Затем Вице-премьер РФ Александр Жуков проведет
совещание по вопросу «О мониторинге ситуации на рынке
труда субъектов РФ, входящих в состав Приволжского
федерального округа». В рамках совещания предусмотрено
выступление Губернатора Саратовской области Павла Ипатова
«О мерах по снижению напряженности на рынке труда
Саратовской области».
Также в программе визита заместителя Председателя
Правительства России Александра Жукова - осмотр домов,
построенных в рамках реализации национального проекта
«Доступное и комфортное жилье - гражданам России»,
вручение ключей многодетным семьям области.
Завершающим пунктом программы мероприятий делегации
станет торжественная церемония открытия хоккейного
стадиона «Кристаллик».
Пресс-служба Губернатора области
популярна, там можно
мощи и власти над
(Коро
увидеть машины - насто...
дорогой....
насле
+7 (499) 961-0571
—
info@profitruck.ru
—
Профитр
...
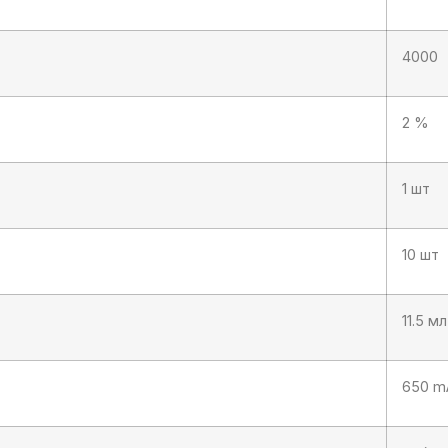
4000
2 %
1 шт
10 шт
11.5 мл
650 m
* * *
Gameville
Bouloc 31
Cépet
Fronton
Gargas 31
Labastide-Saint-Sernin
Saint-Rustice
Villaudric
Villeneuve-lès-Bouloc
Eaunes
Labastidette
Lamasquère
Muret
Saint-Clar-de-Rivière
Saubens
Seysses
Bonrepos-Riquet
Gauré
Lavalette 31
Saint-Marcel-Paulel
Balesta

• [What to produce]: Only a number belongs in the answer: the number of lines in the preceding data that hold "труда".

• [Your response]: 2